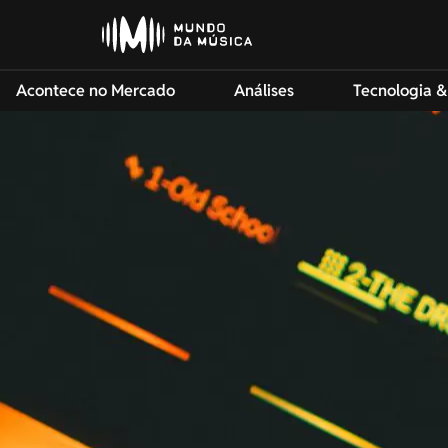
Acontece no Mercado
Análises
Tecnologia &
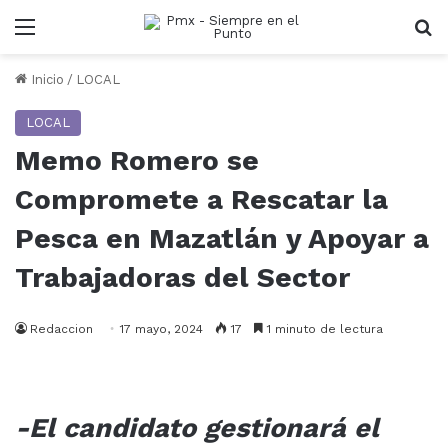
Menu
B
Inicio
/
LOCAL
LOCAL
Memo Romero se
Compromete a Rescatar la
Pesca en Mazatlán y Apoyar a
Trabajadoras del Sector
Redaccion
17 mayo, 2024
17
1 minuto de lectura
-El candidato gestionará el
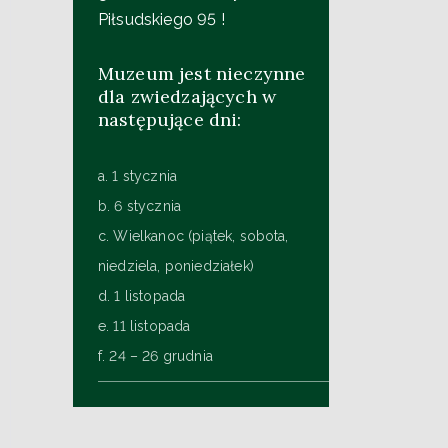
Piłsudskiego 95 !
Muzeum jest nieczynne
dla zwiedzających w
następujące dni:
a. 1 stycznia
b. 6 stycznia
c. Wielkanoc (piątek, sobota,
niedziela, poniedziałek)
d. 1 listopada
e. 11 listopada
f. 24 – 26 grudnia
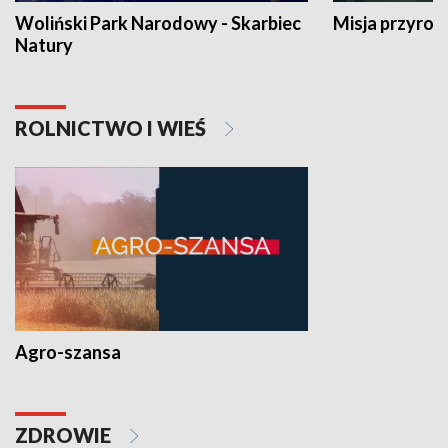
Woliński Park Narodowy - Skarbiec
Misja przyrod
Natury
ROLNICTWO I WIEŚ
Agro-szansa
ZDROWIE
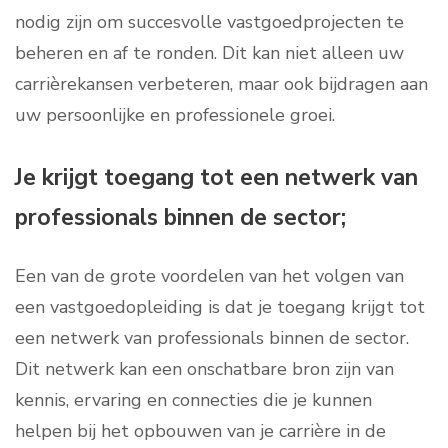
nodig zijn om succesvolle vastgoedprojecten te
beheren en af ​​te ronden. Dit kan niet alleen uw
carrièrekansen verbeteren, maar ook bijdragen aan
uw persoonlijke en professionele groei.
Je krijgt toegang tot een netwerk van
professionals binnen de sector;
Een van de grote voordelen van het volgen van
een vastgoedopleiding is dat je toegang krijgt tot
een netwerk van professionals binnen de sector.
Dit netwerk kan een onschatbare bron zijn van
kennis, ervaring en connecties die je kunnen
helpen bij het opbouwen van je carrière in de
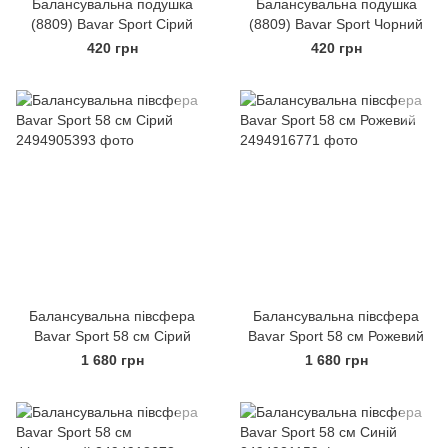
Балансувальна подушка
Балансувальна подушка
(8809) Bavar Sport Сірий
(8809) Bavar Sport Чорний
420 грн
420 грн
Балансувальна півсфера
Балансувальна півсфера
Bavar Sport 58 см Сірий
Bavar Sport 58 см Рожевий
1 680 грн
1 680 грн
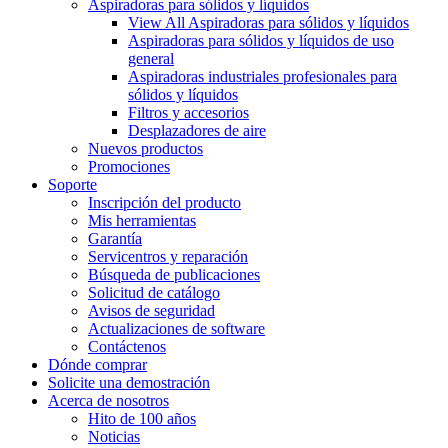
Aspiradoras para sólidos y líquidos
View All Aspiradoras para sólidos y líquidos
Aspiradoras para sólidos y líquidos de uso
general
Aspiradoras industriales profesionales para
sólidos y líquidos
Filtros y accesorios
Desplazadores de aire
Nuevos productos
Promociones
Soporte
Inscripción del producto
Mis herramientas
Garantía
Servicentros y reparación
Búsqueda de publicaciones
Solicitud de catálogo
Avisos de seguridad
Actualizaciones de software
Contáctenos
Dónde comprar
Solicite una demostración
Acerca de nosotros
Hito de 100 años
Noticias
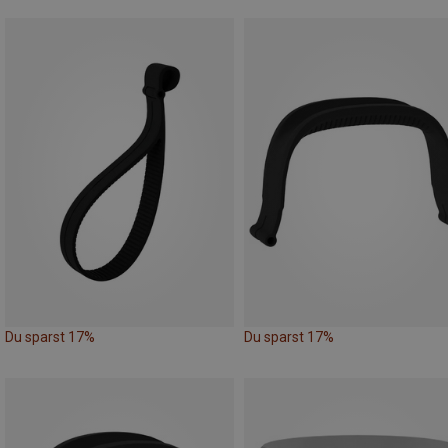
Du sparst 17%
Du sparst 17%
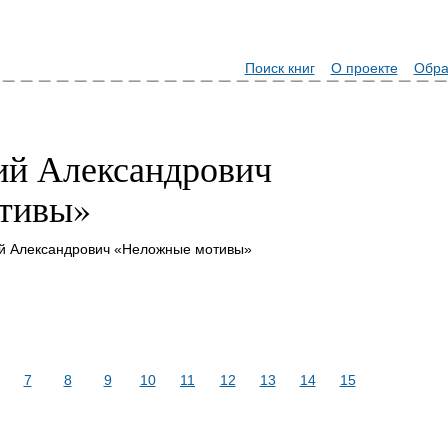
Поиск книг
О проекте
Обра
ий Александрович
тивы»
ий Александрович «Неложные мотивы»
7
8
9
10
11
12
13
14
15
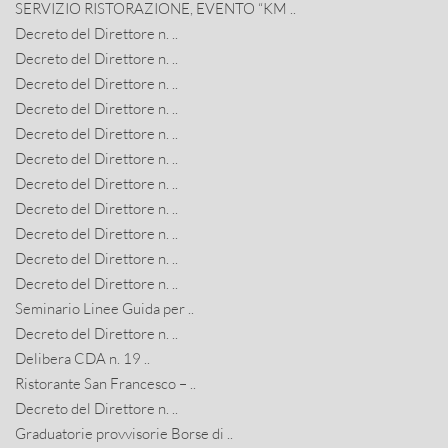
SERVIZIO RISTORAZIONE, EVENTO “KM ..
Decreto del Direttore n. ..
Decreto del Direttore n. ..
Decreto del Direttore n. ..
Decreto del Direttore n. ..
Decreto del Direttore n. ..
Decreto del Direttore n. ..
Decreto del Direttore n. ..
Decreto del Direttore n. ..
Decreto del Direttore n. ..
Decreto del Direttore n. ..
Decreto del Direttore n. ..
Seminario Linee Guida per ..
Decreto del Direttore n. ..
Delibera CDA n. 19 ..
Ristorante San Francesco – ..
Decreto del Direttore n. ..
Graduatorie provvisorie Borse di ..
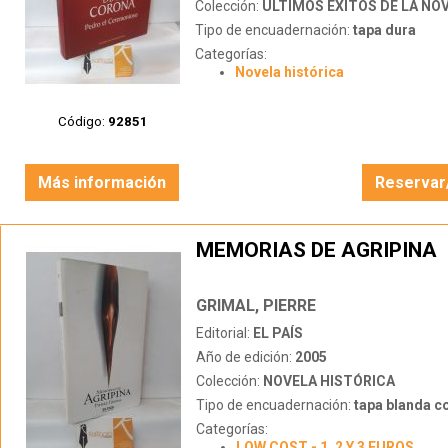
Colección:
ÚLTIMOS ÉXITOS DE LA NOVEL
Tipo de encuadernación:
tapa dura
Categorías:
Novela histórica
Código:
92851
Más información
Reservar
MEMORIAS DE AGRIPINA
GRIMAL, PIERRE
Editorial:
EL PAÍS
Año de edición:
2005
Colección:
NOVELA HISTÓRICA
Tipo de encuadernación:
tapa blanda c
Categorías:
LOW COST - 1, 2 Y 3 EUROS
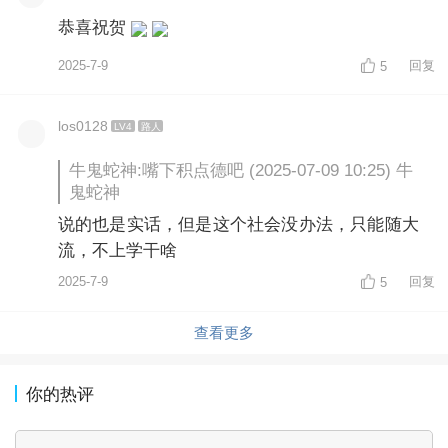
恭喜祝贺
2025-7-9
回复
5
los0128
LV4
路人
牛鬼蛇神:嘴下积点德吧 (2025-07-09 10:25) 牛
鬼蛇神
说的也是实话，但是这个社会没办法，只能随大
流，不上学干啥
2025-7-9
回复
5
查看更多
你的热评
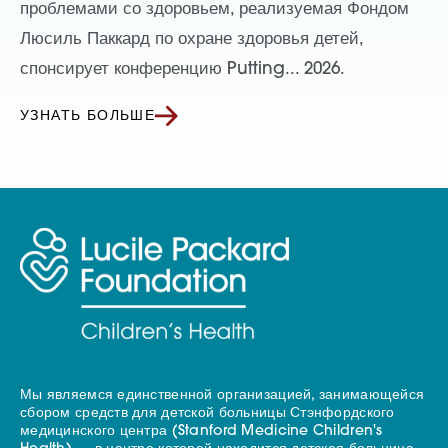
проблемами со здоровьем, реализуемая Фондом
Люсиль Паккард по охране здоровья детей,
спонсирует конференцию Putting... 2026.
УЗНАТЬ БОЛЬШЕ
Мы являемся единственной организацией, занимающейся
сбором средств для детской больницы Стэнфордского
медицинского центра (Stanford Medicine Children's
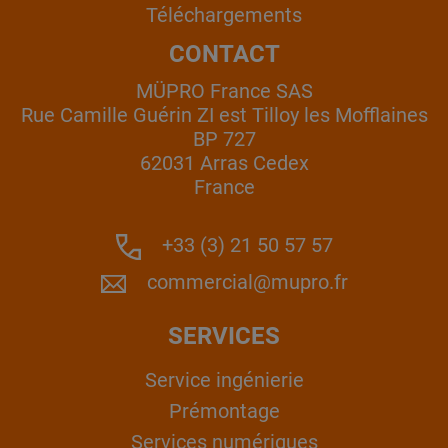
Téléchargements
CONTACT
MÜPRO France SAS
Rue Camille Guérin ZI est Tilloy les Mofflaines
BP 727
62031 Arras Cedex
France
+33 (3) 21 50 57 57
commercial@mupro.fr
SERVICES
Service ingénierie
Prémontage
Services numériques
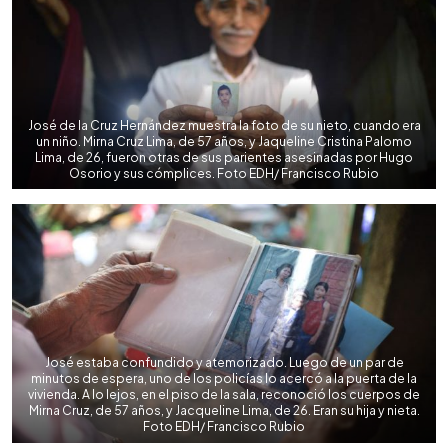
José de la Cruz Hernández muestra la foto de su nieto, cuando era
un niño. Mirna Cruz Lima, de 57 años, y Jaqueline Cristina Palomo
Lima, de 26, fueron otras de sus parientes asesinadas por Hugo
Osorio y sus cómplices. Foto EDH/ Francisco Rubio
José estaba confundido y atemorizado. Luego de un par de
minutos de espera, uno de los policías lo acercó a la puerta de la
vivienda. A lo lejos, en el piso de la sala, reconoció los cuerpos de
Mirna Cruz, de 57 años, y Jacqueline Lima, de 26. Eran su hija y nieta.
Foto EDH/ Francisco Rubio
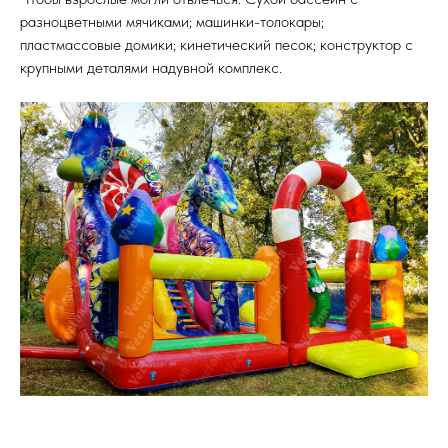
разноцветными мячиками; машинки-толокары;
пластмассовые домики; кинетический песок; конструктор с
крупными деталями надувной комплекс.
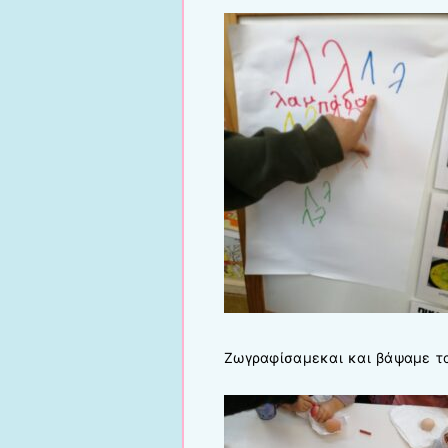
Ζωγραφίσαμεκαι και βάψαμε τα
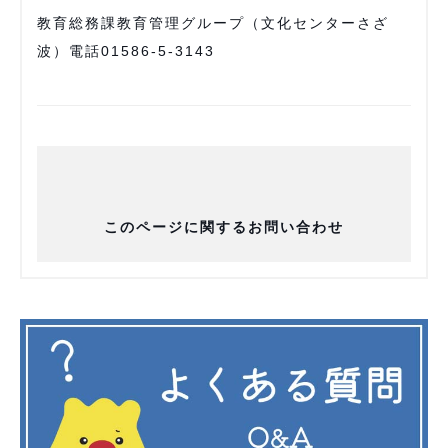
教育総務課教育管理グループ（⽂化センターさざ
波）電話01586-5-3143
このページに関するお問い合わせ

○ ○ ○ ○

■ YOUR GOAL ■
The expected response is every line of the material, written out exactly, with the images removed.

■ RESPONSE FOR THIS EXERCISE ■
Acontece no Mercado
Análises
Tecnologia &
Menu
B
Inicio
/
LOCAL
LOCAL
Memo Romero se
Compromete a Rescatar la
Pesca en Mazatlán y Apoyar a
Trabajadoras del Sector
Redaccion
17 mayo, 2024
17
1 minuto de lectura
-El candidato gestionará el
Piłsudskiego 95 !
Muzeum jest nieczynne
dla zwiedzających w
następujące dni:
a. 1 stycznia
b. 6 stycznia
c. Wielkanoc (piątek, sobota,
niedziela, poniedziałek)
d. 1 listopada
e. 11 listopada
f. 24 – 26 grudnia
Woliński Park Narodowy - Skarbiec
Misja przyrod
Natury
ROLNICTWO I WIEŚ
Agro-szansa
ZDROWIE
nodig zijn om succesvolle vastgoedprojecten te
beheren en af ​​te ronden. Dit kan niet alleen uw
carrièrekansen verbeteren, maar ook bijdragen aan
uw persoonlijke en professionele groei.
Je krijgt toegang tot een netwerk van
professionals binnen de sector;
Een van de grote voordelen van het volgen van
een vastgoedopleiding is dat je toegang krijgt tot
een netwerk van professionals binnen de sector.
Dit netwerk kan een onschatbare bron zijn van
kennis, ervaring en connecties die je kunnen
helpen bij het opbouwen van je carrière in de
Балансувальна подушка
Балансувальна подушка
(8809) Bavar Sport Сірий
(8809) Bavar Sport Чорний
420 грн
420 грн
Балансувальна півсфера
Балансувальна півсфера
Bavar Sport 58 см Сірий
Bavar Sport 58 см Рожевий
1 680 грн
1 680 грн
Aspiradoras para sólidos y líquidos
View All Aspiradoras para sólidos y líquidos
Aspiradoras para sólidos y líquidos de uso
general
Aspiradoras industriales profesionales para
sólidos y líquidos
Filtros y accesorios
Desplazadores de aire
Nuevos productos
Promociones
Soporte
Inscripción del producto
Mis herramientas
Garantía
Servicentros y reparación
Búsqueda de publicaciones
Solicitud de catálogo
Avisos de seguridad
Actualizaciones de software
Contáctenos
Dónde comprar
Solicite una demostración
Acerca de nosotros
Hito de 100 años
Noticias
Du sparst 17%
Du sparst 17%
Поиск книг
О проекте
Обра
ий Александрович
тивы»
ий Александрович «Неложные мотивы»
7
8
9
10
11
12
13
14
15
SERVIZIO RISTORAZIONE, EVENTO “KM ..
Decreto del Direttore n. ..
Decreto del Direttore n. ..
Decreto del Direttore n. ..
Decreto del Direttore n. ..
Decreto del Direttore n. ..
Decreto del Direttore n. ..
Decreto del Direttore n. ..
Decreto del Direttore n. ..
Decreto del Direttore n. ..
Decreto del Direttore n. ..
Decreto del Direttore n. ..
Seminario Linee Guida per ..
Decreto del Direttore n. ..
Delibera CDA n. 19 ..
Ristorante San Francesco – ..
Decreto del Direttore n. ..
Graduatorie provvisorie Borse di ..
Colección:
ÚLTIMOS ÉXITOS DE LA NOVEL
Tipo de encuadernación:
tapa dura
Categorías:
Novela histórica
Código:
92851
Más información
Reservar
MEMORIAS DE AGRIPINA
GRIMAL, PIERRE
Editorial:
EL PAÍS
Año de edición:
2005
Colección:
NOVELA HISTÓRICA
Tipo de encuadernación:
tapa blanda c
Categorías:
LOW COST - 1, 2 Y 3 EUROS
恭喜祝贺
2025-7-9
回复
5
los0128
LV4
路人
牛鬼蛇神:嘴下积点德吧 (2025-07-09 10:25) 牛
鬼蛇神
说的也是实话，但是这个社会没办法，只能随大
流，不上学干啥
2025-7-9
回复
5
查看更多
你的热评
проблемами со здоровьем, реализуемая Фондом
Люсиль Паккард по охране здоровья детей,
спонсирует конференцию Putting... 2026.
УЗНАТЬ БОЛЬШЕ
Мы являемся единственной организацией, занимающейся
сбором средств для детской больницы Стэнфордского
медицинского центра (Stanford Medicine Children's
Téléchargements
CONTACT
MÜPRO France SAS
Rue Camille Guérin ZI est Tilloy les Mofflaines
BP 727
62031 Arras Cedex
France
+33 (3) 21 50 57 57
commercial@mupro.fr
SERVICES
Service ingénierie
Prémontage
Services numériques
José de la Cruz Hernández muestra la foto de su nieto, cuando era
un niño. Mirna Cruz Lima, de 57 años, y Jaqueline Cristina Palomo
Lima, de 26, fueron otras de sus parientes asesinadas por Hugo
Osorio y sus cómplices. Foto EDH/ Francisco Rubio
José estaba confundido y atemorizado. Luego de un par de
minutos de espera, uno de los policías lo acercó a la puerta de la
vivienda. A lo lejos, en el piso de la sala, reconoció los cuerpos de
Mirna Cruz, de 57 años, y Jacqueline Lima, de 26. Eran su hija y nieta.
Foto EDH/ Francisco Rubio
разноцветными мячиками; машинки-толокары;
пластмассовые домики; кинетический песок; конструктор с
крупными деталями надувной комплекс.
Ζωγραφίσαμεκαι και βάψαμε τα
教育総務課教育管理グループ（⽂化センターさざ
波）電話01586-5-3143
このページに関するお問い合わせ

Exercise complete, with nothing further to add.